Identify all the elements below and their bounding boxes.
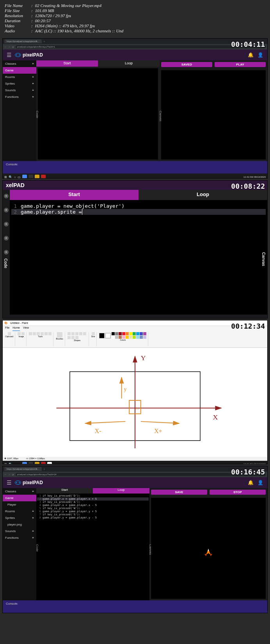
ribbon-size[interactable]: Size [90,332,97,347]
logo[interactable]: pixelPAD [15,52,43,58]
menu-icon[interactable]: ☰ [7,479,12,486]
tab-start[interactable]: Start [36,60,98,67]
code-editor[interactable]: 1if key_is_pressed('D'):2 game.player.x … [36,494,149,600]
menu-file[interactable]: File [5,326,9,331]
paint-icon[interactable] [47,462,52,464]
saved-button[interactable]: SAVED [161,62,212,67]
url-field[interactable]: pixelpad.io/app/qkcmfkmayo/?edit=1 [16,45,266,48]
app-icon[interactable] [41,175,46,179]
add-icon[interactable]: + [32,75,34,79]
sidebar-item-game[interactable]: Game [3,495,36,501]
menu-home[interactable]: Home [12,326,20,331]
sidebar-item-classes[interactable]: Classes+ [3,60,36,67]
color-swatch[interactable] [115,332,118,335]
color-swatch[interactable] [133,332,136,335]
ribbon-image[interactable]: Image [16,332,27,347]
sidebar-item-classes[interactable]: Classes+ [3,488,36,495]
add-icon[interactable]: + [4,236,9,241]
color-swatch[interactable] [140,336,143,339]
nav-fwd-icon[interactable]: → [8,46,11,48]
logo[interactable]: pixelPAD [15,480,43,485]
browser-tab[interactable]: https://pixelpad.io/app/qkcmfk... [4,467,42,471]
sidebar-item-playerpng[interactable]: player.png [3,521,36,528]
start-icon[interactable]: ⊞ [4,463,7,465]
taskview-icon[interactable]: ▭ [18,175,21,179]
color-swatch[interactable] [112,336,115,339]
color-swatch[interactable] [115,336,118,339]
ribbon-shapes[interactable]: Shapes [66,332,89,347]
search-icon[interactable]: 🔍 [9,463,12,465]
tab-loop[interactable]: Loop [139,190,267,200]
new-tab-icon[interactable]: + [43,40,45,43]
sidebar-item-functions[interactable]: Functions+ [3,94,36,100]
color-swatch[interactable] [119,336,122,339]
add-icon[interactable]: + [32,536,34,540]
color-swatch[interactable] [129,332,132,335]
add-icon[interactable]: + [32,516,34,520]
reload-icon[interactable]: ⟳ [12,473,14,476]
add-icon[interactable]: + [4,250,9,255]
chrome-icon[interactable] [22,462,27,464]
play-button[interactable]: PLAY [215,62,266,67]
sidebar-item-sounds[interactable]: Sounds+ [3,87,36,94]
ribbon-colors[interactable]: Colors [98,332,148,347]
color-swatch[interactable] [136,336,139,339]
menu-icon[interactable]: ☰ [7,52,12,58]
app-icon[interactable] [28,462,33,464]
color-swatch[interactable] [143,336,146,339]
add-icon[interactable]: + [32,62,34,65]
code-editor[interactable] [38,68,158,159]
color-swatch[interactable] [112,332,115,335]
tab-start[interactable]: Start [36,488,93,494]
chrome-icon[interactable] [22,175,27,179]
color-swatch[interactable] [133,336,136,339]
save-button[interactable]: SAVE [151,490,207,495]
add-icon[interactable]: + [4,194,9,198]
ribbon-tools[interactable]: Tools [27,332,53,347]
start-icon[interactable]: ⊞ [4,175,7,179]
browser-tab[interactable]: https://pixelpad.io/app/qkcmfk... [4,39,42,43]
cortana-icon[interactable]: ○ [14,463,16,465]
sidebar-item-sprites[interactable]: Sprites+ [3,515,36,521]
add-icon[interactable]: + [32,490,34,493]
bell-icon[interactable]: 🔔 [248,480,254,485]
app-icon[interactable] [28,175,33,179]
color-swatch[interactable] [140,332,143,335]
tab-loop[interactable]: Loop [93,488,149,494]
stop-button[interactable]: STOP [210,490,266,495]
explorer-icon[interactable] [35,175,39,179]
color-swatch[interactable] [126,336,129,339]
color-swatch[interactable] [126,332,129,335]
app-icon[interactable] [41,462,46,464]
user-icon[interactable]: 👤 [258,52,263,58]
sidebar-item-functions[interactable]: Functions+ [3,534,36,541]
code-editor[interactable]: 1game.player = new_object('Player') 2gam… [10,200,267,315]
color1[interactable] [99,333,105,338]
add-icon[interactable]: + [32,88,34,92]
color-swatch[interactable] [143,332,146,335]
sidebar-item-rooms[interactable]: Rooms+ [3,508,36,515]
add-icon[interactable]: + [32,510,34,513]
paint-canvas[interactable]: Y X 0,0 y X- X+ [3,348,267,457]
reload-icon[interactable]: ⟳ [12,46,14,48]
tab-start[interactable]: Start [10,190,139,200]
clock[interactable]: 12:01 PM 08/10/2020 [243,463,266,464]
sidebar-item-sounds[interactable]: Sounds+ [3,528,36,534]
search-icon[interactable]: 🔍 [9,175,12,179]
tab-loop[interactable]: Loop [98,60,160,67]
explorer-icon[interactable] [35,462,39,464]
new-tab-icon[interactable]: + [43,467,45,471]
sidebar-item-player[interactable]: Player [3,501,36,508]
color-swatch[interactable] [119,332,122,335]
ribbon-clipboard[interactable]: Clipboard [4,332,15,347]
add-icon[interactable]: + [4,208,9,212]
nav-back-icon[interactable]: ← [4,46,7,48]
bell-icon[interactable]: 🔔 [248,52,254,58]
add-icon[interactable]: + [32,95,34,99]
cortana-icon[interactable]: ○ [14,175,16,179]
sidebar-item-rooms[interactable]: Rooms+ [3,74,36,80]
color-swatch[interactable] [122,332,125,335]
add-icon[interactable]: + [32,529,34,533]
sidebar-item-sprites[interactable]: Sprites+ [3,80,36,87]
url-field[interactable]: pixelpad.io/app/qkcmfkmayo/?edit=1# [16,473,266,476]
============
Down to the last line, set down the data above exactly, and omit all images.

Identify all the elements below and their bounding boxes.
ribbon-size[interactable]: Size [90,332,97,347]
logo[interactable]: pixelPAD [15,52,43,58]
menu-icon[interactable]: ☰ [7,479,12,486]
tab-start[interactable]: Start [36,60,98,67]
code-editor[interactable]: 1if key_is_pressed('D'):2 game.player.x … [36,494,149,600]
menu-file[interactable]: File [5,326,9,331]
paint-icon[interactable] [47,462,52,464]
saved-button[interactable]: SAVED [161,62,212,67]
url-field[interactable]: pixelpad.io/app/qkcmfkmayo/?edit=1 [16,45,266,48]
app-icon[interactable] [41,175,46,179]
add-icon[interactable]: + [32,75,34,79]
sidebar-item-game[interactable]: Game [3,495,36,501]
menu-home[interactable]: Home [12,326,20,331]
sidebar-item-classes[interactable]: Classes+ [3,60,36,67]
color-swatch[interactable] [115,332,118,335]
color-swatch[interactable] [133,332,136,335]
ribbon-image[interactable]: Image [16,332,27,347]
sidebar-item-classes[interactable]: Classes+ [3,488,36,495]
add-icon[interactable]: + [4,236,9,241]
color-swatch[interactable] [140,336,143,339]
nav-fwd-icon[interactable]: → [8,46,11,48]
logo[interactable]: pixelPAD [15,480,43,485]
browser-tab[interactable]: https://pixelpad.io/app/qkcmfk... [4,467,42,471]
sidebar-item-playerpng[interactable]: player.png [3,521,36,528]
start-icon[interactable]: ⊞ [4,463,7,465]
taskview-icon[interactable]: ▭ [18,175,21,179]
color-swatch[interactable] [112,336,115,339]
color-swatch[interactable] [115,336,118,339]
ribbon-shapes[interactable]: Shapes [66,332,89,347]
search-icon[interactable]: 🔍 [9,463,12,465]
tab-loop[interactable]: Loop [139,190,267,200]
new-tab-icon[interactable]: + [43,40,45,43]
sidebar-item-functions[interactable]: Functions+ [3,94,36,100]
color-swatch[interactable] [119,336,122,339]
add-icon[interactable]: + [32,536,34,540]
color-swatch[interactable] [129,332,132,335]
add-icon[interactable]: + [32,516,34,520]
reload-icon[interactable]: ⟳ [12,473,14,476]
add-icon[interactable]: + [4,250,9,255]
chrome-icon[interactable] [22,462,27,464]
play-button[interactable]: PLAY [215,62,266,67]
sidebar-item-sounds[interactable]: Sounds+ [3,87,36,94]
ribbon-colors[interactable]: Colors [98,332,148,347]
color-swatch[interactable] [136,336,139,339]
menu-icon[interactable]: ☰ [7,52,12,58]
app-icon[interactable] [28,462,33,464]
color-swatch[interactable] [143,336,146,339]
add-icon[interactable]: + [32,62,34,65]
code-editor[interactable] [38,68,158,159]
color-swatch[interactable] [112,332,115,335]
tab-start[interactable]: Start [36,488,93,494]
chrome-icon[interactable] [22,175,27,179]
color-swatch[interactable] [133,336,136,339]
save-button[interactable]: SAVE [151,490,207,495]
add-icon[interactable]: + [4,194,9,198]
ribbon-tools[interactable]: Tools [27,332,53,347]
start-icon[interactable]: ⊞ [4,175,7,179]
browser-tab[interactable]: https://pixelpad.io/app/qkcmfk... [4,39,42,43]
cortana-icon[interactable]: ○ [14,463,16,465]
sidebar-item-sprites[interactable]: Sprites+ [3,515,36,521]
add-icon[interactable]: + [32,490,34,493]
bell-icon[interactable]: 🔔 [248,480,254,485]
app-icon[interactable] [28,175,33,179]
color-swatch[interactable] [140,332,143,335]
tab-loop[interactable]: Loop [93,488,149,494]
stop-button[interactable]: STOP [210,490,266,495]
explorer-icon[interactable] [35,175,39,179]
color-swatch[interactable] [126,336,129,339]
color-swatch[interactable] [126,332,129,335]
app-icon[interactable] [41,462,46,464]
user-icon[interactable]: 👤 [258,52,263,58]
sidebar-item-functions[interactable]: Functions+ [3,534,36,541]
code-editor[interactable]: 1game.player = new_object('Player') 2gam… [10,200,267,315]
color1[interactable] [99,333,105,338]
add-icon[interactable]: + [32,88,34,92]
color-swatch[interactable] [143,332,146,335]
sidebar-item-rooms[interactable]: Rooms+ [3,508,36,515]
add-icon[interactable]: + [32,510,34,513]
paint-canvas[interactable]: Y X 0,0 y X- X+ [3,348,267,457]
reload-icon[interactable]: ⟳ [12,46,14,48]
tab-start[interactable]: Start [10,190,139,200]
clock[interactable]: 12:01 PM 08/10/2020 [243,463,266,464]
sidebar-item-sounds[interactable]: Sounds+ [3,528,36,534]
search-icon[interactable]: 🔍 [9,175,12,179]
tab-loop[interactable]: Loop [98,60,160,67]
explorer-icon[interactable] [35,462,39,464]
new-tab-icon[interactable]: + [43,467,45,471]
sidebar-item-player[interactable]: Player [3,501,36,508]
color-swatch[interactable] [119,332,122,335]
ribbon-clipboard[interactable]: Clipboard [4,332,15,347]
add-icon[interactable]: + [4,208,9,212]
nav-back-icon[interactable]: ← [4,46,7,48]
bell-icon[interactable]: 🔔 [248,52,254,58]
add-icon[interactable]: + [32,95,34,99]
cortana-icon[interactable]: ○ [14,175,16,179]
sidebar-item-rooms[interactable]: Rooms+ [3,74,36,80]
color-swatch[interactable] [122,332,125,335]
add-icon[interactable]: + [32,529,34,533]
sidebar-item-sprites[interactable]: Sprites+ [3,80,36,87]
url-field[interactable]: pixelpad.io/app/qkcmfkmayo/?edit=1# [16,473,266,476]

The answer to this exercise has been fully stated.